I experienced this dream often enough to become resigned to it. Initially its exoticism, its mystery, scared and thrilled me and left me full of awe. But later I found myself simply eager for my time there to be over. In the dream I would find a rock, furred with a soft fungus the color of eggplants, and sit quietly and wait to be transported elsewhere, out of this land whose mysteries had long since failed to move me with wonder. Above me, an unkindness of ravens, the only animal I could identify, flew in tight, swooping, mournful arcs. They flew back and forth, back and forth, their eyes glinting, sharp and beady, but although I listened closely, they never made a sound.

III.

By the time Christmas Eve arrived, I was so eager for the holiday to be over that I had, the day before, accepted a last-minute invitation to a conference at Stockholm University that began on the thirty-first and lasted until the fifth of the new year.

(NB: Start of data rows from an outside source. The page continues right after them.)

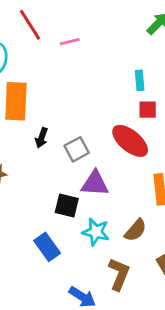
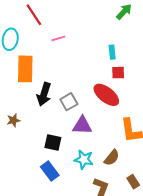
pink line: (70, 42) -> (58, 38), moved
black arrow: (42, 138) -> (44, 94), size x1.6
black square: (67, 206) -> (53, 143), moved

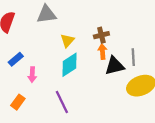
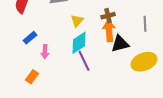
orange arrow: (102, 52) -> (109, 31), size x1.5
gray line: (133, 57) -> (145, 24), moved
purple line: (62, 102) -> (84, 61), moved

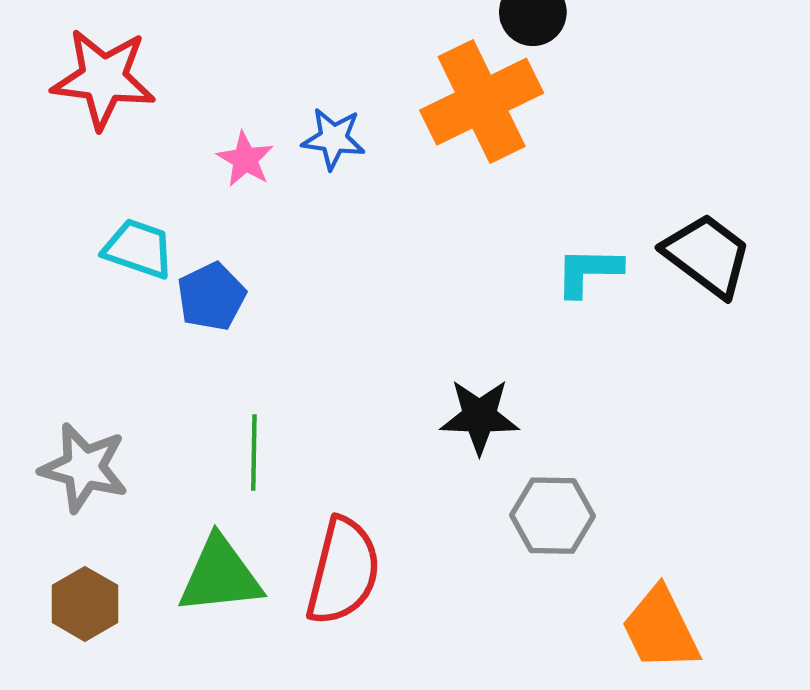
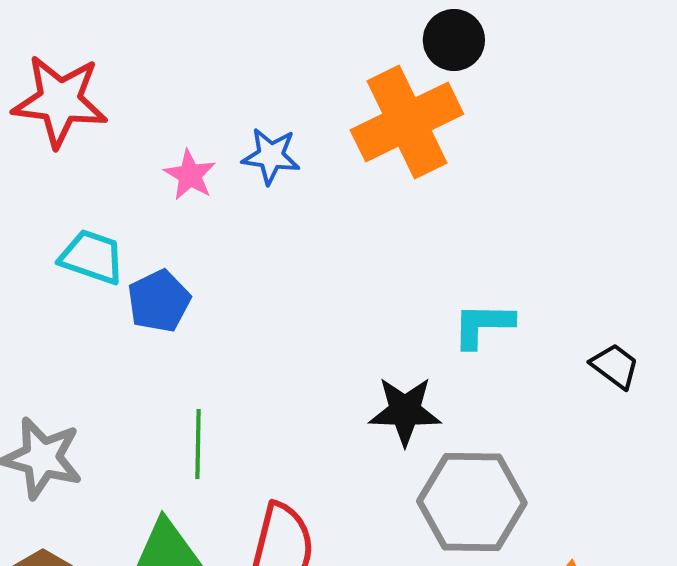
black trapezoid: (707, 255) -> (615, 366), moved, size x0.6
cyan L-shape: (588, 272) -> (483, 325), moved
gray hexagon: (552, 516) -> (472, 502), size x1.4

It had been an awful week. The day before, I had had a conversation with Owen that had degenerated into a shouting match. Over the years, Owen — despite not having any children of his own — had come to determine that he was far more of an authority on them than I was, given his years of service educating undergraduates on the oeuvres of Whitman, Cavafy, and Proust. Even then, when we were old men, Owen’s naïveté continued to astound me: after his infrequent visits, he would call to tell me that he had interpreted the children’s complaints to him about the tidy and disciplined household I ran as “cries for help,” as if I were a despot running a small slave state and he were a crusading United Nations envoy who had been sent to bear witness to their lives of misery and injustice. I did not care for Owen’s behaving as an anthropologist in my own house, and I told him so. Still, he persisted, dispensing unwanted advice and even less wanted admonishments about a practice — the successful ferrying of children into adulthood — that I had been engaged in for more than thirty years and he for none.